Vivek Goyal <[email protected]> writes:
> On Mon, Apr 30, 2007 at 05:17:07PM +0200, Andi Kleen wrote:
>> On Monday 30 April 2007 17:12:39 Eric W. Biederman wrote:
>> >
>> > Currently because vmlinux does not reflect that the kernel is relocatable
>> > we still have to support CONFIG_PHYSICAL_START. So this patch adds a small
>> > c program to do what we cannot do with a linker script set the elf header
>> > type to ET_DYN.
>> >
>> > Since last time I have fixed the type to be in my code ET_DYN (oops),
>> > and verified this works with kexec. I realized while testing that we
>> > don't have anyway of identifying a kernel vmlinux as linux so we
>> > probably want to add an ELF note but that will be another patch.
>>
>> The patch is ok for me, but does it pass Vivek's usual testing?
>
> I am facing one issue with this patch. gdb can not analyze the
> resulting kernel core file. Looks like gdb treats vmlinux differently if
> ELF header type is "ET_DYN". It reads the symbol values incorrectly.
Weird.
> For example, symbol value of "panic_timeout" is 0xffffffff808a1fa8 but
> gdb somehow things that it is 0xffffffff008aaebf. Looks like it is
> performing some relocation.
>
> I am using GNU gdb Red Hat Linux (6.5-5.fc6rh).
Does it take a kernel core file to reproduce this problem?

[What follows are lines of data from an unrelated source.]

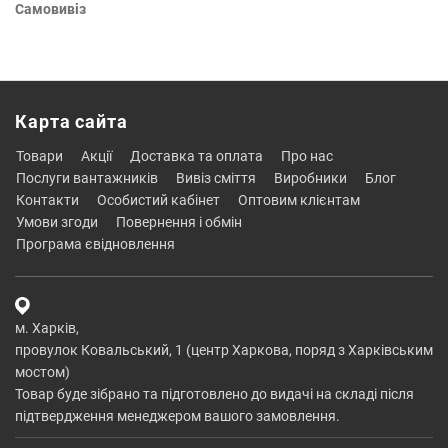
Самовивіз
Карта сайта
товари
акції
доставка та оплата
про нас
послуги вантажників
вивіз сміття
виробники
блог
контакти
особистий кабінет
оптовим клієнтам
умови згоди
повернення і обмін
програма євідновлення
м. Харків,
провулок Ковальський, 1 (центр Харкова, поряд з Харківським
мостом)
Товар буде зібрано та підготовлено до видачі на складі після
підтвердження менеджером вашого замовлення.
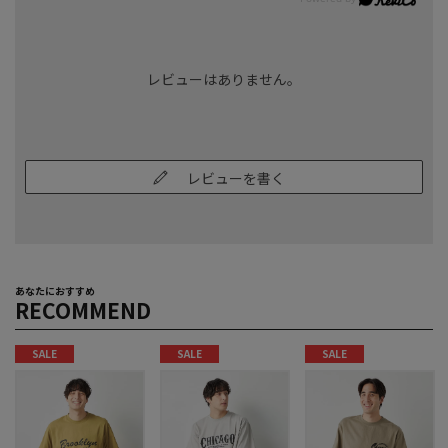
レビューはありません。
レビューを書く
あなたにおすすめ
RECOMMEND
SALE
SALE
SALE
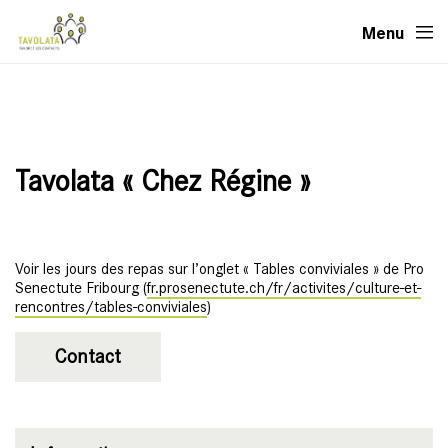
Menu
Tavolata « Chez Régine »
Voir les jours des repas sur l’onglet « Tables conviviales » de Pro
Senectute Fribourg (
fr.prosenectute.ch/fr/activites/culture-et-
rencontres/tables-conviviales
)
Contact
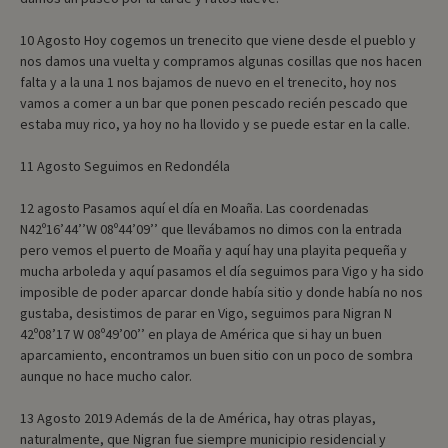
10 Agosto Hoy cogemos un trenecito que viene desde el pueblo y
nos damos una vuelta y compramos algunas cosillas que nos hacen
falta y a la una 1 nos bajamos de nuevo en el trenecito, hoy nos
vamos a comer a un bar que ponen pescado recién pescado que
estaba muy rico, ya hoy no ha llovido y se puede estar en la calle.
11 Agosto Seguimos en Redondéla
12 agosto Pasamos aquí el día en Moaña. Las coordenadas
N42º16’44’’W 08º44’09’’ que llevábamos no dimos con la entrada
pero vemos el puerto de Moaña y aquí hay una playita pequeña y
mucha arboleda y aquí pasamos el día seguimos para Vigo y ha sido
imposible de poder aparcar donde había sitio y donde había no nos
gustaba, desistimos de parar en Vigo, seguimos para Nigran N
42º08’17 W 08º49’00’’ en playa de América que si hay un buen
aparcamiento, encontramos un buen sitio con un poco de sombra
aunque no hace mucho calor.
13 Agosto 2019 Además de la de América, hay otras playas,
naturalmente, que Nigran fue siempre municipio residencial y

Or can you just open up gdb on a vmlinux and look at the symbol
address?
At least without a core file it is working on with gdb 6.4.
Eric
On Mon, Apr 30, 2007 at 10:20:53PM -0600, Eric W. Biederman wrote:
> Vivek Goyal <[email protected]> writes:
>
> > On Mon, Apr 30, 2007 at 05:17:07PM +0200, Andi Kleen wrote:
> >> On Monday 30 April 2007 17:12:39 Eric W. Biederman wrote:
> >> >
> >> > Currently because vmlinux does not reflect that the kernel is relocatable
> >> > we still have to support CONFIG_PHYSICAL_START. So this patch adds a small
> >> > c program to do what we cannot do with a linker script set the elf header
> >> > type to ET_DYN.
> >> >
> >> > Since last time I have fixed the type to be in my code ET_DYN (oops),
> >> > and verified this works with kexec. I realized while testing that we
> >> > don't have anyway of identifying a kernel vmlinux as linux so we
> >> > probably want to add an ELF note but that will be another patch.
> >>
> >> The patch is ok for me, but does it pass Vivek's usual testing?
> >
> > I am facing one issue with this patch. gdb can not analyze the
> > resulting kernel core file. Looks like gdb treats vmlinux differently if
> > ELF header type is "ET_DYN". It reads the symbol values incorrectly.
>
> Weird.
>
> > For example, symbol value of "panic_timeout" is 0xffffffff808a1fa8 but
> > gdb somehow things that it is 0xffffffff008aaebf. Looks like it is
> > performing some relocation.
> >
> > I am using GNU gdb Red Hat Linux (6.5-5.fc6rh).
>
> Does it take a kernel core file to reproduce this problem?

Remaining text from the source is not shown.